Please return all lines of the data below containing the string "Books".
******
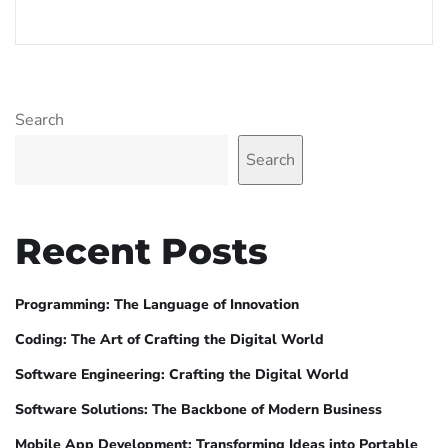
Search
Search
Recent Posts
Programming: The Language of Innovation
Coding: The Art of Crafting the Digital World
Software Engineering: Crafting the Digital World
Software Solutions: The Backbone of Modern Business
Mobile App Development: Transforming Ideas into Portable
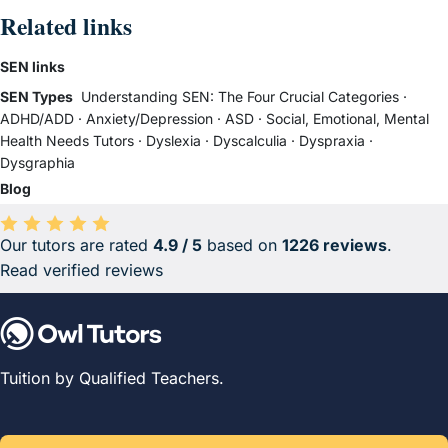
Related links
SEN links
SEN Types
Understanding SEN: The Four Crucial Categories
·
ADHD/ADD
·
Anxiety/Depression
·
ASD
·
Social, Emotional, Mental
Health Needs Tutors
·
Dyslexia
·
Dyscalculia
·
Dyspraxia
·
Dysgraphia
Blog
Our tutors are rated
4.9 / 5
based on
1226 reviews
.
Average rating 4.9 out of 5 based on 1226 reviews.
Read verified reviews
Tuition by Qualified Teachers.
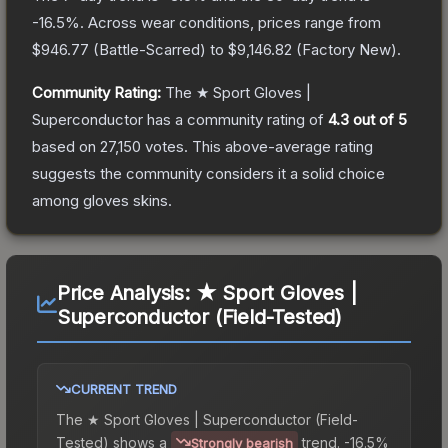
-16.5
%.
Across wear conditions, prices range from
$946.77
(
Battle-Scarred
) to
$9,146.82
(
Factory New
).
Community Rating:
The
★ Sport Gloves |
Superconductor
has a community rating of
4.3
out of 5
based on
27,150
votes
.
This above-average rating
suggests the community considers it a solid choice
among
gloves
skins.
Price Analysis:
★ Sport Gloves |
Superconductor (Field-Tested)
CURRENT TREND
The
★ Sport Gloves | Superconductor (Field-
Tested)
shows a
trend.
-16.5%
Strongly bearish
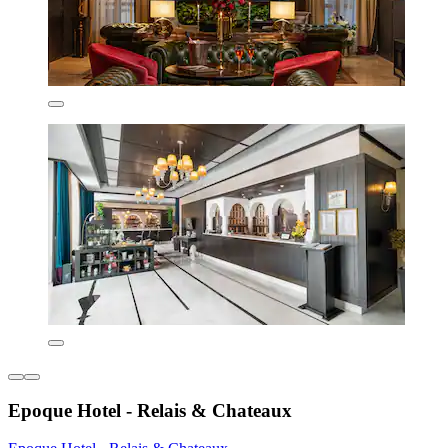
Epoque Hotel - Relais & Chateaux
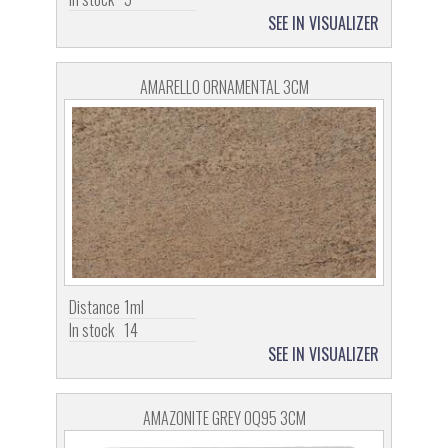
SEE IN VISUALIZER
AMARELLO ORNAMENTAL 3CM
Distance
1ml
In stock
14
SEE IN VISUALIZER
AMAZONITE GREY OQ95 3CM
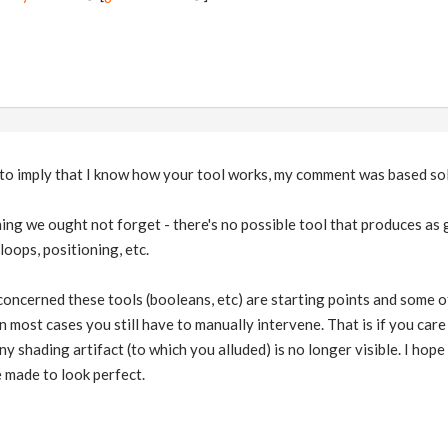
nd to imply that I know how your tool works, my comment was based so
ing we ought not forget - there's no possible tool that produces as 
loops, positioning, etc.
concerned these tools (booleans, etc) are starting points and some 
 in most cases you still have to manually intervene. That is if you ca
y shading artifact (to which you alluded) is no longer visible. I hope
 made to look perfect.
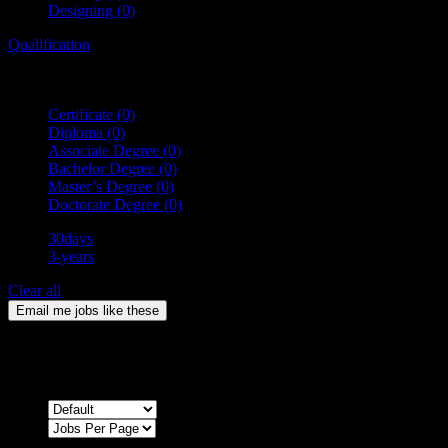
Designing
(0)
Qualification
Certificate
(0)
Diploma
(0)
Associate Degree
(0)
Bachelor Degree
(0)
Master’s Degree
(0)
Doctorate Degree
(0)
30days
3-years
Clear all
Email me jobs like these
0
Jobs & Vacancies
Sort by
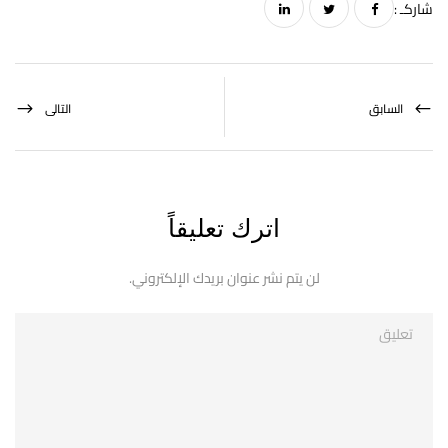
شاركـ :
التالى
السابق
اترك تعليقاً
لن يتم نشر عنوان بريدك الإلكتروني.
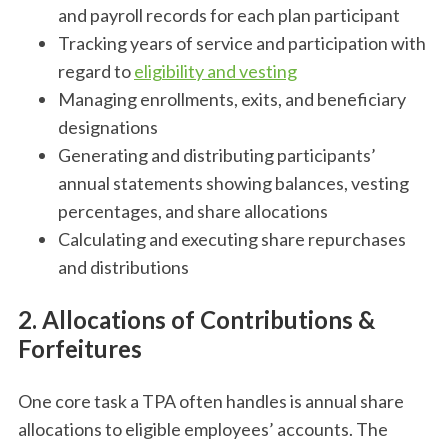
and payroll records for each plan participant
Tracking years of service and participation with
regard to
eligibility and vesting
Managing enrollments, exits, and beneficiary
designations
Generating and distributing participants’
annual statements showing balances, vesting
percentages, and share allocations
Calculating and executing share repurchases
and distributions
2. Allocations of Contributions &
Forfeitures
One core task a TPA often handles is annual share
allocations to eligible employees’ accounts. The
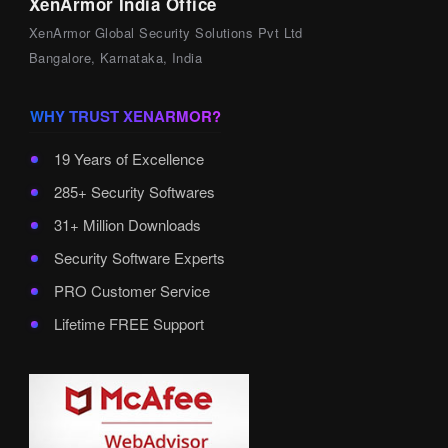
XenArmor India Office
XenArmor Global Security Solutions Pvt Ltd
Bangalore, Karnataka, India
WHY TRUST XENARMOR?
19 Years of Excellence
285+ Security Softwares
31+ Million Downloads
Security Software Experts
PRO Customer Service
Lifetime FREE Support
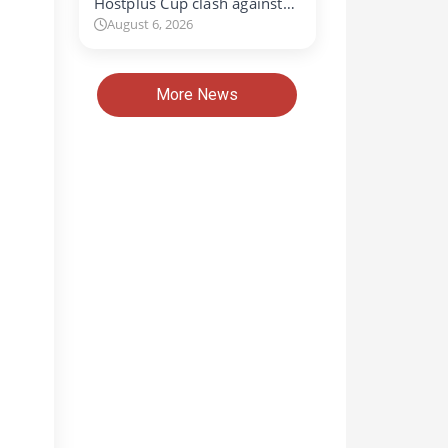
Hostplus Cup clash against…
August 6, 2026
More News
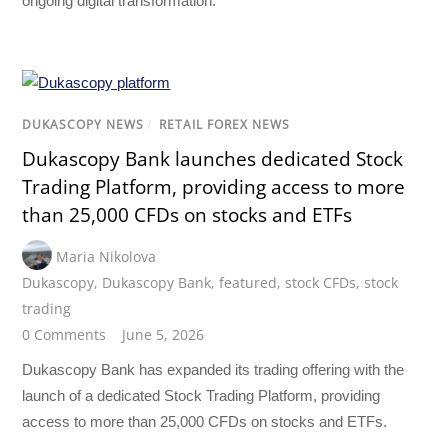
ongoing digital transformation.
DUKASCOPY NEWS
/
RETAIL FOREX NEWS
Dukascopy Bank launches dedicated Stock
Trading Platform, providing access to more
than 25,000 CFDs on stocks and ETFs
Maria Nikolova
Dukascopy
,
Dukascopy Bank
,
featured
,
stock CFDs
,
stock
trading
0 Comments
June 5, 2026
Dukascopy Bank has expanded its trading offering with the
launch of a dedicated Stock Trading Platform, providing
access to more than 25,000 CFDs on stocks and ETFs.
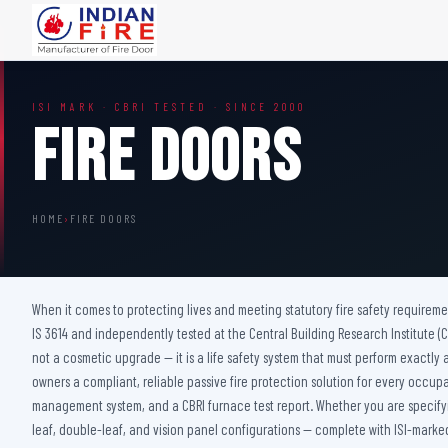
FIRE DOORS
FIRE SAFETY S
ISI MARK · CBRI TESTED · SINCE 2000
Wooden Fire Door
Fire Curtain
Fire Doors
Steel Fire Door
Sprinkler Fire 
Acoustic Fire Door
Addressable Fir
Glazed Fire Door
Fire Fighting Eq
HOME
›
FIRE DOORS
Glazed Fire Door with Partition
FHC Door
Shaft Door
When it comes to protecting lives and meeting statutory fire safety requireme
IS 3614 and independently tested at the Central Building Research Institute (CBR
not a cosmetic upgrade — it is a life safety system that must perform exactly a
owners a compliant, reliable passive fire protection solution for every occup
management system, and a CBRI furnace test report. Whether you are specifying
leaf, double-leaf, and vision panel configurations — complete with ISI-marked 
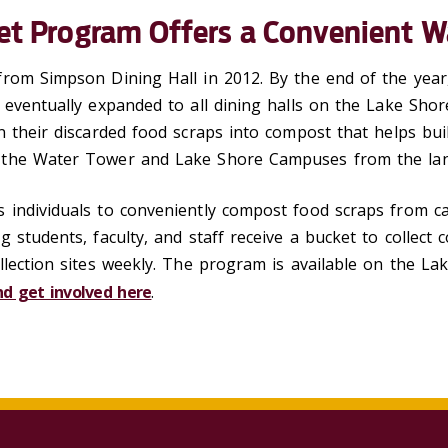
et Program Offers a Convenient W
rom Simpson Dining Hall in 2012. By the end of the year,
m eventually expanded to all dining halls on the Lake S
 their discarded food scraps into compost that helps buil
the Water Tower and Lake Shore Campuses from the landf
 individuals to conveniently compost food scraps from c
g students, faculty, and staff receive a bucket to collect
ollection sites weekly. The program is available on the
d get involved here
.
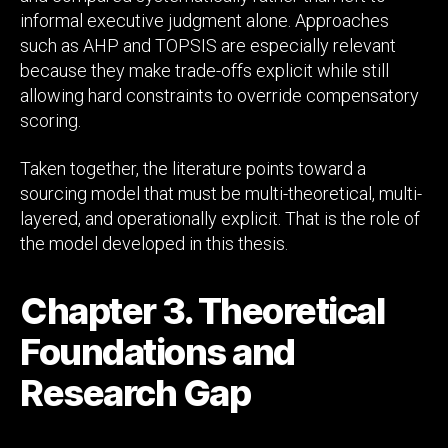
informal executive judgment alone. Approaches
such as AHP and TOPSIS are especially relevant
because they make trade-offs explicit while still
allowing hard constraints to override compensatory
scoring.
Taken together, the literature points toward a
sourcing model that must be multi-theoretical, multi-
layered, and operationally explicit. That is the role of
the model developed in this thesis.
Chapter 3. Theoretical
Foundations and
Research Gap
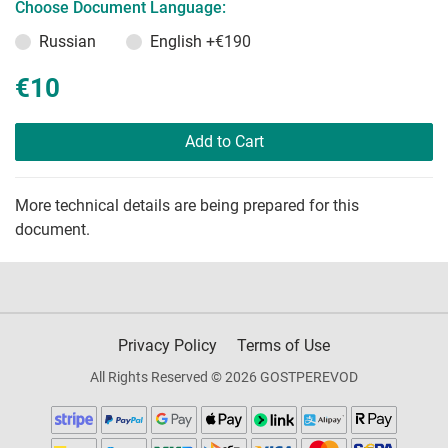
Choose Document Language:
Russian
English
+€190
€10
Add to Cart
More technical details are being prepared for this
document.
Privacy Policy
Terms of Use
All Rights Reserved © 2026 GOSTPEREVOD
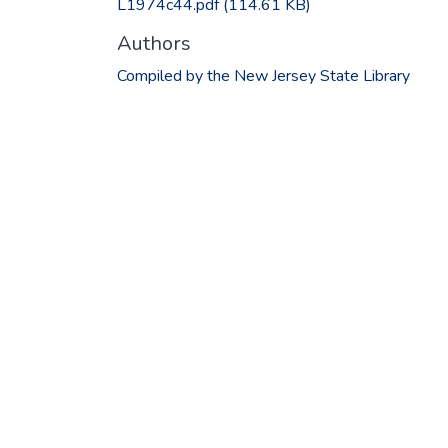
L1974c44.pdf
(114.61 KB)
Authors
Compiled by the New Jersey State Library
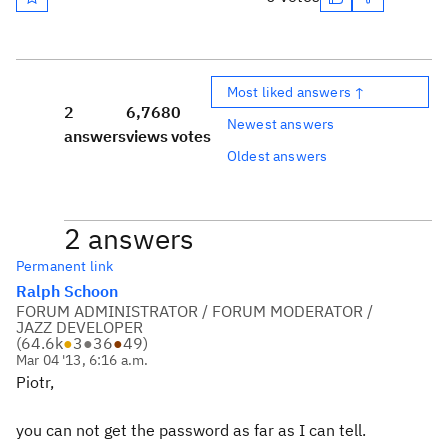
Most liked answers ↑
2
6,768
0
Newest answers
answers
views
votes
Oldest answers
2 answers
Permanent link
Ralph Schoon
FORUM ADMINISTRATOR / FORUM MODERATOR /
JAZZ DEVELOPER
(
64.6k
●
3
●
36
●
49
)
Mar 04 '13, 6:16 a.m.
Piotr,
you can not get the password as far as I can tell.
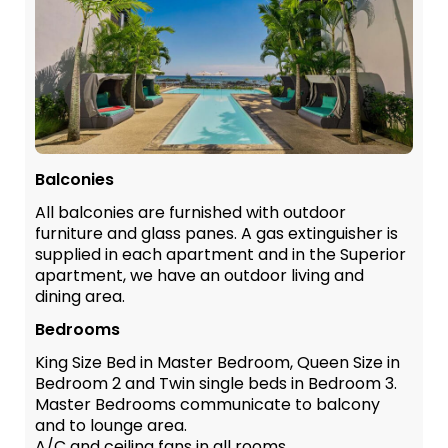
Balconies
All balconies are furnished with outdoor
furniture and glass panes. A gas extinguisher is
supplied in each apartment and in the Superior
apartment, we have an outdoor living and
dining area.
Bedrooms
King Size Bed in Master Bedroom, Queen Size in
Bedroom 2 and Twin single beds in Bedroom 3.
Master Bedrooms communicate to balcony
and to lounge area.
A/C and ceiling fans in all rooms.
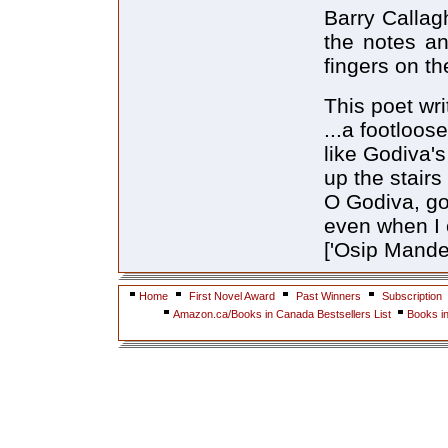
Barry Callag
the notes an
fingers on th
This poet wri
...a footloose
like Godiva's
up the stairs
O Godiva, go
even when I c
['Osip Mande
Home
First Novel Award
Past Winners
Subscription
Amazon.ca/Books in Canada Bestsellers List
Books i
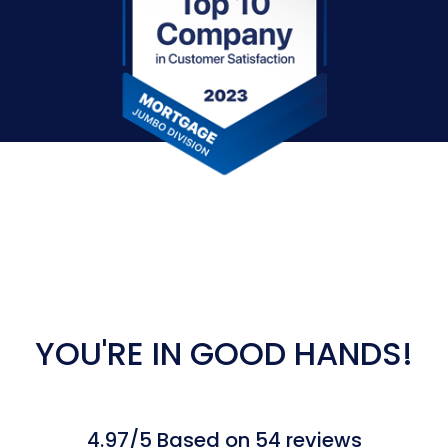
YOU'RE IN GOOD HANDS!
4.97/5 Based on 54 reviews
******
— Answer to this exercise —
Amazon.ca/Books in Canada Bestsellers List
Books i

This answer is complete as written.